━━ Material for this task ━━

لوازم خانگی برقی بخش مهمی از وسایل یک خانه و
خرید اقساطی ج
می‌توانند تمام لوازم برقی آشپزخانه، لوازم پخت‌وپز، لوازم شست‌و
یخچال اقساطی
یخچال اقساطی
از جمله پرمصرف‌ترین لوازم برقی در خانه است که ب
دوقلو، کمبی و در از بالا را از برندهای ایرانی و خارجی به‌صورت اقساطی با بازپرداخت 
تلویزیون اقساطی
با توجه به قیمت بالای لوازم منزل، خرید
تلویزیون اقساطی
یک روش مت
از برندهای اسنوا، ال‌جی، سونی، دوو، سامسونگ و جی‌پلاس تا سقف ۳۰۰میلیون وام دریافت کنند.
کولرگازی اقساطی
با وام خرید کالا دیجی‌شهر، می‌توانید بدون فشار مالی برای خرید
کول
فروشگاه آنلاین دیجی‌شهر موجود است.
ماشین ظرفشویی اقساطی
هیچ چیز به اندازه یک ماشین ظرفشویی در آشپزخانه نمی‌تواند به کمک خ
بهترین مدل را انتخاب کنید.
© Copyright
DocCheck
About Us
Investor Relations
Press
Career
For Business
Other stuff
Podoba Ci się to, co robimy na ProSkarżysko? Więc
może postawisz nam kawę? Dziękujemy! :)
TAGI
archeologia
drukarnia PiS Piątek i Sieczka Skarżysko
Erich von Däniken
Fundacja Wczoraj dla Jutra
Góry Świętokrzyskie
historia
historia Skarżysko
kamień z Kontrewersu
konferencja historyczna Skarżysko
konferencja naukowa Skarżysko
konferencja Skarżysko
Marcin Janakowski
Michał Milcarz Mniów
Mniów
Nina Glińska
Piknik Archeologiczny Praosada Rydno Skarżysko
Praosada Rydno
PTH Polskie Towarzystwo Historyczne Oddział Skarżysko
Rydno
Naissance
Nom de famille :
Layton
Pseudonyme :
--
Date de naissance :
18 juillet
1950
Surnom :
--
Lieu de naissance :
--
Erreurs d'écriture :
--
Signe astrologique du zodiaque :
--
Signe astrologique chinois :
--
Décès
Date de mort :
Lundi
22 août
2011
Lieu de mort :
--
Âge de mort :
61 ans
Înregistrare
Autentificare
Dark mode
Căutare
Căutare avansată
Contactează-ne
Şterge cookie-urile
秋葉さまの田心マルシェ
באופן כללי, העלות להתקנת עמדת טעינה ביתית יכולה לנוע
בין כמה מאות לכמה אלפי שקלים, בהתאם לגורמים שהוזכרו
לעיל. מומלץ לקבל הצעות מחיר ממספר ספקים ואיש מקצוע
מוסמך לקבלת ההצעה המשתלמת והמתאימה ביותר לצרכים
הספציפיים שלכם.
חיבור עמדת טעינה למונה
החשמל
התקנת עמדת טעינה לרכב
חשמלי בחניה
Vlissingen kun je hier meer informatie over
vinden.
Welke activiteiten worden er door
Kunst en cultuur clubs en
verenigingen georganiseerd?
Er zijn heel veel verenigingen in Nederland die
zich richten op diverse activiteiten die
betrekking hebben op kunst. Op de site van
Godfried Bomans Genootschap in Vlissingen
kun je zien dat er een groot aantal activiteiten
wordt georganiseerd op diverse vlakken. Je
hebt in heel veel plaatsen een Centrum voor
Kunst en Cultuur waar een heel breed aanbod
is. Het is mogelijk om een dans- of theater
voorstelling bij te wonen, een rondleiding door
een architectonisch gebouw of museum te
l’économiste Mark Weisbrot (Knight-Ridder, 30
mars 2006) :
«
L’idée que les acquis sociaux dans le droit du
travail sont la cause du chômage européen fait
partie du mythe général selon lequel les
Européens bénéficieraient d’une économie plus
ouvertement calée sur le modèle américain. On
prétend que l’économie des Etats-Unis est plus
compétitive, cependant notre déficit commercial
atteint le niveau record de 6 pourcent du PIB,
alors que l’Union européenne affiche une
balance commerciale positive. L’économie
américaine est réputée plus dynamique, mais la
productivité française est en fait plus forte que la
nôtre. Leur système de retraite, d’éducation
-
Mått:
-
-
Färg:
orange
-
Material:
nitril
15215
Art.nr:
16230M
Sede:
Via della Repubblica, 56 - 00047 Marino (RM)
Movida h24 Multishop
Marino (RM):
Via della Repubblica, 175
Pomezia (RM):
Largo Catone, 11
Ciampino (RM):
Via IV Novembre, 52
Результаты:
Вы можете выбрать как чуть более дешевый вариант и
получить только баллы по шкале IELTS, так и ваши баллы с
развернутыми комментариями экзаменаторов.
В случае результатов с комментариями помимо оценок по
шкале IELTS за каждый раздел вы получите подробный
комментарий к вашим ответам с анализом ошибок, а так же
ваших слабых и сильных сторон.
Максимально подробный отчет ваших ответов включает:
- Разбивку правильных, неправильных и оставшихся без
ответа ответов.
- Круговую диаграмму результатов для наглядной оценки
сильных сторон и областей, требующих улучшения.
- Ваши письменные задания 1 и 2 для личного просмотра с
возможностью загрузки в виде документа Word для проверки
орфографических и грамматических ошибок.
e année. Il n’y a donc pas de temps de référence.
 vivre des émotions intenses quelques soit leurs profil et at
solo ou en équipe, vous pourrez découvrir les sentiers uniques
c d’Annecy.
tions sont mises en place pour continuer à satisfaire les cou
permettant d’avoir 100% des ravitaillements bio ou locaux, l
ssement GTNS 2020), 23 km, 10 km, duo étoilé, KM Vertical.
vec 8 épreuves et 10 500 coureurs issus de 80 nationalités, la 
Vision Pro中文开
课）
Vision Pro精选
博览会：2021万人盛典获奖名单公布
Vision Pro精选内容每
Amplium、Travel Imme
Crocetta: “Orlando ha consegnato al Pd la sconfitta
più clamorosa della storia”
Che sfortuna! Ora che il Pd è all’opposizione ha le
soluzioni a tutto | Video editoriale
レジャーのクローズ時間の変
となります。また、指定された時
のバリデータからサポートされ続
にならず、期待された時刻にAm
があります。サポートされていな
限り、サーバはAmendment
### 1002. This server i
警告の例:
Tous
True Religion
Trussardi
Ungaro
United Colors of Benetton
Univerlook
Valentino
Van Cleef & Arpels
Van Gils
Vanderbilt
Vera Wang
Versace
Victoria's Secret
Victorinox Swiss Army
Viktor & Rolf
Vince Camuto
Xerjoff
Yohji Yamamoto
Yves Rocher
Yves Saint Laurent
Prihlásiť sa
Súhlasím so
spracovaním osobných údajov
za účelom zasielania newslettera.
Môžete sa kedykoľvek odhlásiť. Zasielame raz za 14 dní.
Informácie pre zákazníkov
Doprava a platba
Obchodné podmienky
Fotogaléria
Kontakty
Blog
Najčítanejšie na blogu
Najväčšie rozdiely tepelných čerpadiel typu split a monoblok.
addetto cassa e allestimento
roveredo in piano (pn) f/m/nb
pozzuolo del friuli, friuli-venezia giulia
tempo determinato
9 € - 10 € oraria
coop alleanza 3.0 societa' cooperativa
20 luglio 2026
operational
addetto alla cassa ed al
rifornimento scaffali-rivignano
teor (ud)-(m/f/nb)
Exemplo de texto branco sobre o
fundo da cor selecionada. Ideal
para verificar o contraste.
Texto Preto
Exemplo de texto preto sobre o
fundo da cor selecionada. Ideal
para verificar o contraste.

━━━

* _Work instructions_:
The last part of the records is the answer, beginning at the line that holds "にならず、期待された時刻にAm" and including the final line, repeated exactly.

* _Completed task_:
にならず、期待された時刻にAm
があります。サポートされていな
限り、サーバはAmendment
### 1002. This server i
警告の例:
Tous
True Religion
Trussardi
Ungaro
United Colors of Benetton
Univerlook
Valentino
Van Cleef & Arpels
Van Gils
Vanderbilt
Vera Wang
Versace
Victoria's Secret
Victorinox Swiss Army
Viktor & Rolf
Vince Camuto
Xerjoff
Yohji Yamamoto
Yves Rocher
Yves Saint Laurent
Prihlásiť sa
Súhlasím so
spracovaním osobných údajov
za účelom zasielania newslettera.
Môžete sa kedykoľvek odhlásiť. Zasielame raz za 14 dní.
Informácie pre zákazníkov
Doprava a platba
Obchodné podmienky
Fotogaléria
Kontakty
Blog
Najčítanejšie na blogu
Najväčšie rozdiely tepelných čerpadiel typu split a monoblok.
addetto cassa e allestimento
roveredo in piano (pn) f/m/nb
pozzuolo del friuli, friuli-venezia giulia
tempo determinato
9 € - 10 € oraria
coop alleanza 3.0 societa' cooperativa
20 luglio 2026
operational
addetto alla cassa ed al
rifornimento scaffali-rivignano
teor (ud)-(m/f/nb)
Exemplo de texto branco sobre o
fundo da cor selecionada. Ideal
para verificar o contraste.
Texto Preto
Exemplo de texto preto sobre o
fundo da cor selecionada. Ideal
para verificar o contraste.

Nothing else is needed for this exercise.